Tak wynika z nowych badań przeprowadzonych przez firmę High-Tech Bridge mieszczącą się w San Francisco. Analizie poddano ponad 2000 aplikacji w Google Play. Z pierwszych 30 aplikacji kryptograficznych zawierających do 100 000 instalacji ogółem 93% zawiera co najmniej trzy luki "średniego ryzyka", a 90% zawiera co najmniej dwa problemy "wysokiego ryzyka".
Wśród najczęściej pobieranych aplikacji liczby są niewiele lepsze. Aż 94% aplikacji z ponad 500 000 instalacji zawiera co najmniej trzy luki "średniego ryzyka", a 77% zawiera co najmniej dwie podatne na „wysokie ryzyko”.
Najczęstsze luki w zabezpieczeniach, według analizy, obejmują "niezabezpieczone przechowywanie danych", co oznacza, że informacje, które powinny być prywatne, mogą przypadkowo wyciekać. Inną ważną kwestą jest "niedostateczna kryptografia", która została zaimplementowana, aby chronić dane, niestety została użyta niepoprawnie.
W skrócie oznacza to, że użytkownicy mogą być zagrożeni.
"W zależności od funkcjonalności aplikacji, projektu i luk w zabezpieczeniach, możliwe jest szerokie spektrum uciążliwości, aż po wrażliwe dane, a nawet kradzież portfela (klucz prywatny). Niestety, nie jestem zaskoczony wynikami badań." - powiedział Ilia Kolochenko, CEO i założyciel High-Tech Bridge.

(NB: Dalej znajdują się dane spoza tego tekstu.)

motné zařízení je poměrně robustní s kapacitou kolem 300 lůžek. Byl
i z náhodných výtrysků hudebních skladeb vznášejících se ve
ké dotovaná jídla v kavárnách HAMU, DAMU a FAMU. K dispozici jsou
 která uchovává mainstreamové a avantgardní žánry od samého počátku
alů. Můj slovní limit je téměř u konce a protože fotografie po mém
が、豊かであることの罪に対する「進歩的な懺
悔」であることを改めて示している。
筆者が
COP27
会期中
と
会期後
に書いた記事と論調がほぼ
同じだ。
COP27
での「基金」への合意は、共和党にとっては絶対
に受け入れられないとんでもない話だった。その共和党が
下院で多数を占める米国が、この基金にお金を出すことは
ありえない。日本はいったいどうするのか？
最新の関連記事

Kolochenko przypisuje słabe wyniki do braku nacisku na bezpieczeństwo w rozwoju mobilnym.
"Przez wiele lat firmy zajmujące się bezpieczeństwem cybernetycznym i niezależni eksperci zgłaszali deweloperom aplikacji mobilnych informacje o zagrożeniach związanych ze "sprytnym" rozwojem, który zazwyczaj nie oznacza braku ram dla zapewnienia bezpiecznego projektowania, bezpiecznego kodowania i technik hartowania lub testowania bezpieczeństwa aplikacji" - dodał.
Użytkownicy i programiści mogą korzystać z darmowego narzędzia do analizy bezpieczeństwa firmy Mobile X-Ray, aby podłączyć aplikacje mobilne i zobaczyć luki w zabezpieczeniach.

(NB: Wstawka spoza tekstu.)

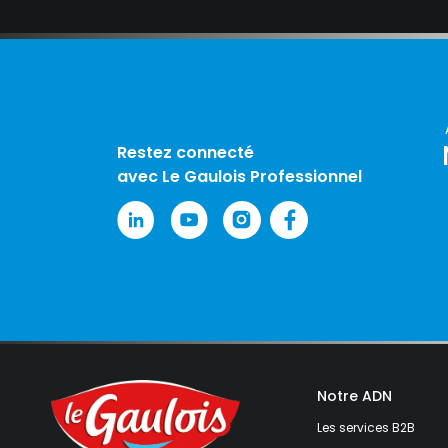
Restez connecté
avec Le Gaulois Professionnel
Notre ADN
Les services B2B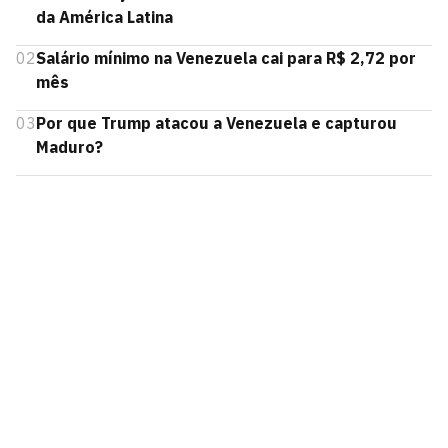
da América Latina
02
Salário mínimo na Venezuela cai para R$ 2,72 por
mês
03
Por que Trump atacou a Venezuela e capturou
Maduro?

Jednakże, jeśli chodzi o zabezpieczenie funduszy, jest wiele rzeczy, które mogą pójść nie tak. Firma technologiczna sugeruje, że jej własne badania nie poszły wystarczająco daleko. Analizowali jedynie frontend aplikacji, a inne problemy mogą jeszcze występować w backendach.